_Entries provided_

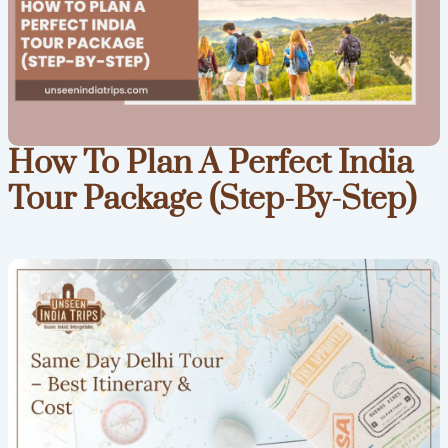
How To Plan A Perfect India
Tour Package (Step-By-Step)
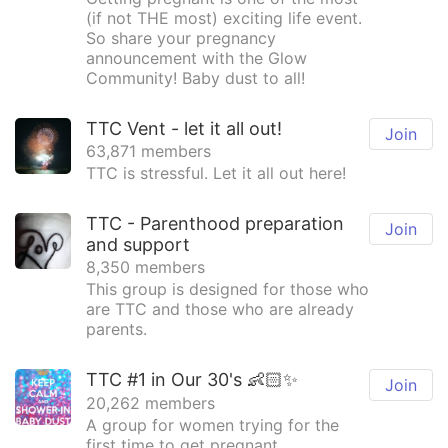
(if not THE most) exciting life event.
So share your pregnancy
announcement with the Glow
Community! Baby dust to all!
TTC Vent - let it all out!
Join
63,871 members
TTC is stressful. Let it all out here!
TTC - Parenthood preparation
Join
and support
8,350 members
This group is designed for those who
are TTC and those who are already
parents.
TTC #1 in Our 30's 👶🏻✨
Join
20,262 members
A group for women trying for the
first time to get pregnant.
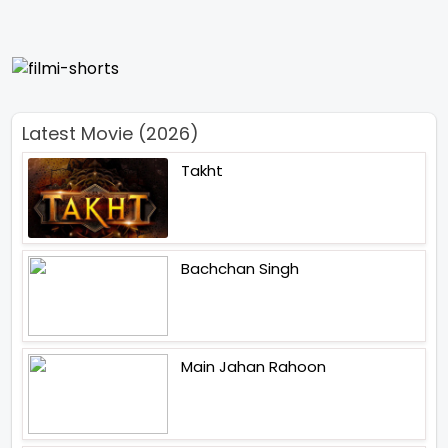
Latest Movie (2026)
Takht
Bachchan Singh
Main Jahan Rahoon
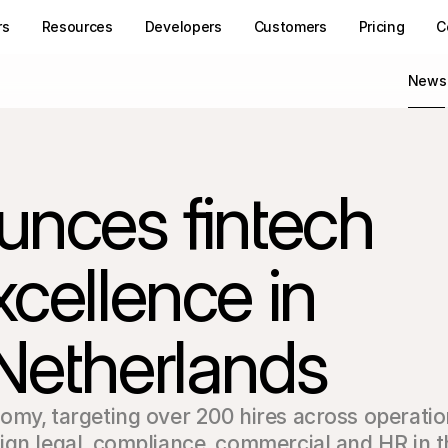
rs
Resources
Developers
Customers
Pricing
C
News
unces fintech 
cellence in 
Netherlands
omy‚ targeting over 200 hires across operatio
ign legal‚ compliance‚ commercial and HR in t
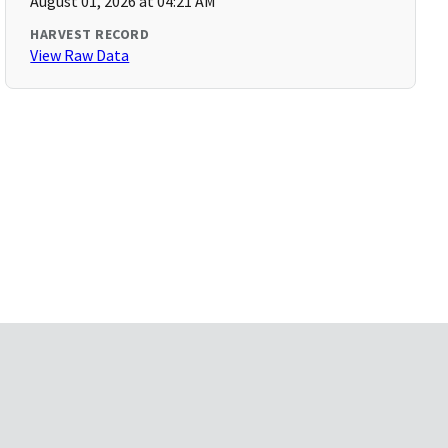
August 01, 2026 at 04:21 AM
HARVEST RECORD
View Raw Data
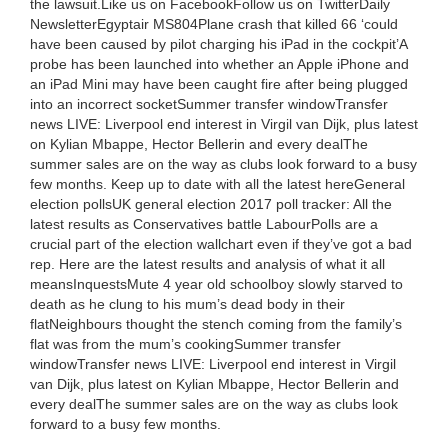
the lawsuit.Like us on FacebookFollow us on TwitterDaily
NewsletterEgyptair MS804Plane crash that killed 66 ‘could
have been caused by pilot charging his iPad in the cockpit’A
probe has been launched into whether an Apple iPhone and
an iPad Mini may have been caught fire after being plugged
into an incorrect socketSummer transfer windowTransfer
news LIVE: Liverpool end interest in Virgil van Dijk, plus latest
on Kylian Mbappe, Hector Bellerin and every dealThe
summer sales are on the way as clubs look forward to a busy
few months. Keep up to date with all the latest hereGeneral
election pollsUK general election 2017 poll tracker: All the
latest results as Conservatives battle LabourPolls are a
crucial part of the election wallchart even if they’ve got a bad
rep. Here are the latest results and analysis of what it all
meansInquestsMute 4 year old schoolboy slowly starved to
death as he clung to his mum’s dead body in their
flatNeighbours thought the stench coming from the family’s
flat was from the mum’s cookingSummer transfer
windowTransfer news LIVE: Liverpool end interest in Virgil
van Dijk, plus latest on Kylian Mbappe, Hector Bellerin and
every dealThe summer sales are on the way as clubs look
forward to a busy few months.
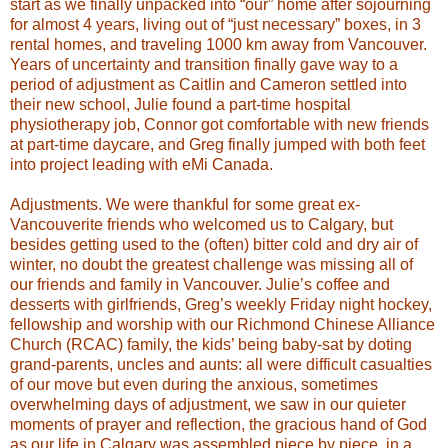
start as we finally unpacked into “our” home after sojourning
for almost 4 years, living out of “just necessary” boxes, in 3
rental homes, and traveling 1000 km away from Vancouver.
Years of uncertainty and transition finally gave way to a
period of adjustment as Caitlin and Cameron settled into
their new school, Julie found a part-time hospital
physiotherapy job, Connor got comfortable with new friends
at part-time daycare, and Greg finally jumped with both feet
into project leading with eMi Canada.
Adjustments.
We were thankful for some great ex-
Vancouverite friends who welcomed us to Calgary, but
besides getting used to the (often) bitter cold and dry air of
winter, no doubt the greatest challenge was missing all of
our friends and family in Vancouver. Julie’s coffee and
desserts with girlfriends, Greg’s weekly Friday night hockey,
fellowship and worship with our Richmond Chinese Alliance
Church (RCAC) family, the kids’ being baby-sat by doting
grand-parents, uncles and aunts: all were difficult casualties
of our move but even during the anxious, sometimes
overwhelming days of adjustment, we saw in our quieter
moments of prayer and reflection, the gracious hand of God
as our life in Calgary was assembled piece by piece, in a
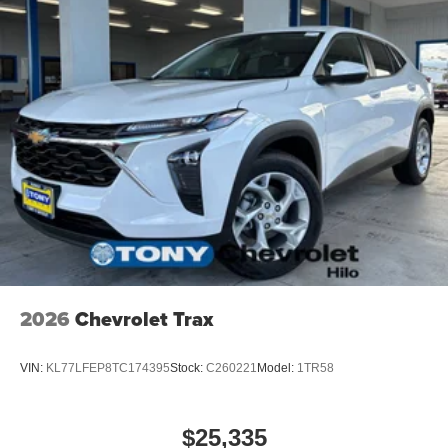
2026
Chevrolet Trax
VIN:
KL77LFEP8TC174395
Stock:
C260221
Model:
1TR58
$25,335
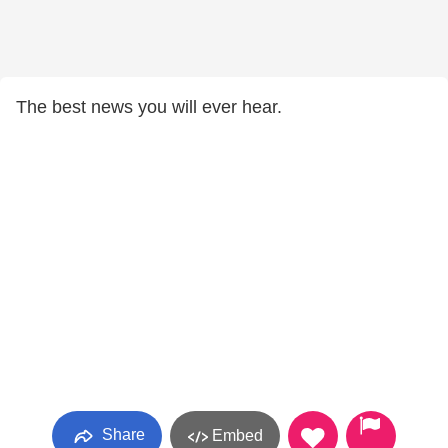
The best news you will ever hear.
Share
Embed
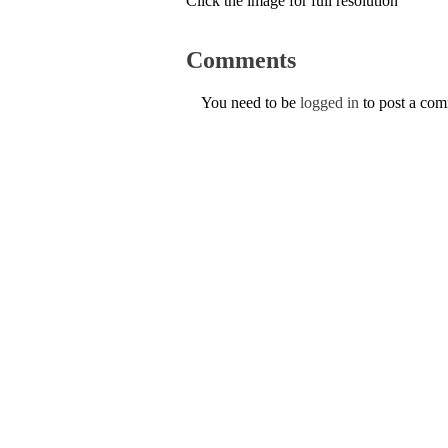
Click the image for full resolution
Comments
You need to be
logged in
to post a co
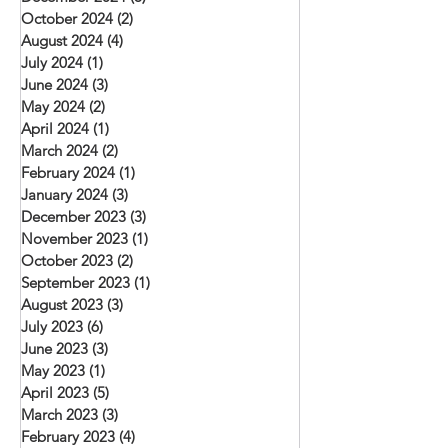
October 2024
(2)
2 posts
August 2024
(4)
4 posts
July 2024
(1)
1 post
June 2024
(3)
3 posts
May 2024
(2)
2 posts
April 2024
(1)
1 post
March 2024
(2)
2 posts
February 2024
(1)
1 post
January 2024
(3)
3 posts
December 2023
(3)
3 posts
November 2023
(1)
1 post
October 2023
(2)
2 posts
September 2023
(1)
1 post
August 2023
(3)
3 posts
July 2023
(6)
6 posts
June 2023
(3)
3 posts
May 2023
(1)
1 post
April 2023
(5)
5 posts
March 2023
(3)
3 posts
February 2023
(4)
4 posts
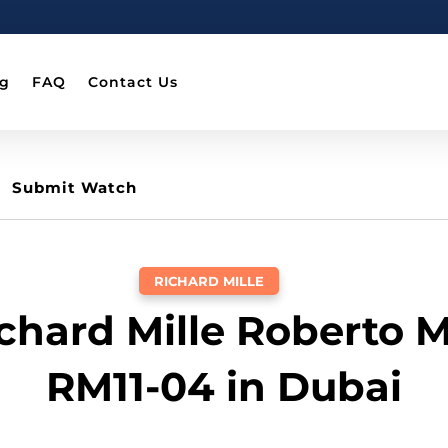
og
FAQ
Contact Us
Submit Watch
RICHARD MILLE
ichard Mille Roberto 
RM11-04 in Dubai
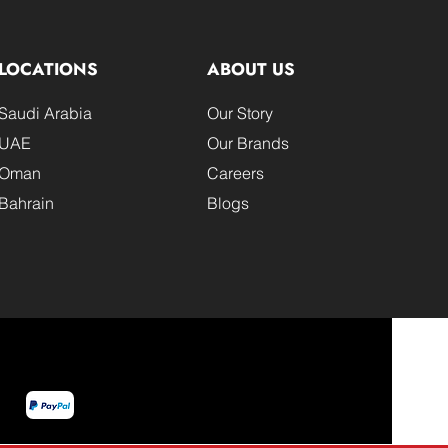
LOCATIONS
ABOUT US
Saudi Arabia
Our Story
UAE
Our Brands
Oman
Careers
Bahrain
Blogs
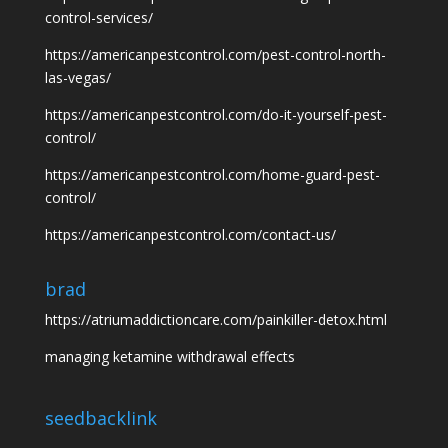
control-services/
https://americanpestcontrol.com/pest-control-north-
las-vegas/
https://americanpestcontrol.com/do-it-yourself-pest-
control/
https://americanpestcontrol.com/home-guard-pest-
control/
https://americanpestcontrol.com/contact-us/
brad
https://atriumaddictioncare.com/painkiller-detox.html
managing ketamine withdrawal effects
seedbacklink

_Work item_
Line by line, write out the material exactly, leaving the images out.

_Response_
How To Plan A Perfect India
Tour Package (Step-By-Step)
(if not THE most) exciting life event.
So share your pregnancy
announcement with the Glow
Community! Baby dust to all!
TTC Vent - let it all out!
Join
63,871 members
TTC is stressful. Let it all out here!
TTC - Parenthood preparation
Join
and support
8,350 members
This group is designed for those who
are TTC and those who are already
parents.
TTC #1 in Our 30's 👶🏻✨
Join
20,262 members
A group for women trying for the
first time to get pregnant.
Latest Movie (2026)
Takht
Bachchan Singh
Main Jahan Rahoon
rs
Resources
Developers
Customers
Pricing
C
News
unces fintech 
cellence in 
Netherlands
omy‚ targeting over 200 hires across operatio
ign legal‚ compliance‚ commercial and HR in t
August 01, 2026 at 04:21 AM
HARVEST RECORD
View Raw Data
the lawsuit.Like us on FacebookFollow us on TwitterDaily
NewsletterEgyptair MS804Plane crash that killed 66 ‘could
have been caused by pilot charging his iPad in the cockpit’A
probe has been launched into whether an Apple iPhone and
an iPad Mini may have been caught fire after being plugged
into an incorrect socketSummer transfer windowTransfer
news LIVE: Liverpool end interest in Virgil van Dijk, plus latest
on Kylian Mbappe, Hector Bellerin and every dealThe
summer sales are on the way as clubs look forward to a busy
few months. Keep up to date with all the latest hereGeneral
election pollsUK general election 2017 poll tracker: All the
latest results as Conservatives battle LabourPolls are a
crucial part of the election wallchart even if they’ve got a bad
rep. Here are the latest results and analysis of what it all
meansInquestsMute 4 year old schoolboy slowly starved to
death as he clung to his mum’s dead body in their
flatNeighbours thought the stench coming from the family’s
flat was from the mum’s cookingSummer transfer
windowTransfer news LIVE: Liverpool end interest in Virgil
van Dijk, plus latest on Kylian Mbappe, Hector Bellerin and
every dealThe summer sales are on the way as clubs look
forward to a busy few months.
start as we finally unpacked into “our” home after sojourning
for almost 4 years, living out of “just necessary” boxes, in 3
rental homes, and traveling 1000 km away from Vancouver.
Years of uncertainty and transition finally gave way to a
period of adjustment as Caitlin and Cameron settled into
their new school, Julie found a part-time hospital
physiotherapy job, Connor got comfortable with new friends
at part-time daycare, and Greg finally jumped with both feet
into project leading with eMi Canada.
Adjustments.
We were thankful for some great ex-
Vancouverite friends who welcomed us to Calgary, but
besides getting used to the (often) bitter cold and dry air of
winter, no doubt the greatest challenge was missing all of
our friends and family in Vancouver. Julie’s coffee and
desserts with girlfriends, Greg’s weekly Friday night hockey,
fellowship and worship with our Richmond Chinese Alliance
Church (RCAC) family, the kids’ being baby-sat by doting
grand-parents, uncles and aunts: all were difficult casualties
of our move but even during the anxious, sometimes
overwhelming days of adjustment, we saw in our quieter
moments of prayer and reflection, the gracious hand of God
as our life in Calgary was assembled piece by piece, in a
2026
Chevrolet Trax
VIN:
KL77LFEP8TC174395
Stock:
C260221
Model:
1TR58
$25,335
The best news you will ever hear.
Share
Embed
Click the image for full resolution
Comments
You need to be
logged in
to post a co
October 2024
(2)
2 posts
August 2024
(4)
4 posts
July 2024
(1)
1 post
June 2024
(3)
3 posts
May 2024
(2)
2 posts
April 2024
(1)
1 post
March 2024
(2)
2 posts
February 2024
(1)
1 post
January 2024
(3)
3 posts
December 2023
(3)
3 posts
November 2023
(1)
1 post
October 2023
(2)
2 posts
September 2023
(1)
1 post
August 2023
(3)
3 posts
July 2023
(6)
6 posts
June 2023
(3)
3 posts
May 2023
(1)
1 post
April 2023
(5)
5 posts
March 2023
(3)
3 posts
February 2023
(4)
4 posts
og
FAQ
Contact Us
Submit Watch
RICHARD MILLE
ichard Mille Roberto 
RM11-04 in Dubai
LOCATIONS
ABOUT US
Saudi Arabia
Our Story
UAE
Our Brands
Oman
Careers
Bahrain
Blogs
control-services/
https://americanpestcontrol.com/pest-control-north-
las-vegas/
https://americanpestcontrol.com/do-it-yourself-pest-
control/
https://americanpestcontrol.com/home-guard-pest-
control/
https://americanpestcontrol.com/contact-us/
brad
https://atriumaddictioncare.com/painkiller-detox.html
managing ketamine withdrawal effects
seedbacklink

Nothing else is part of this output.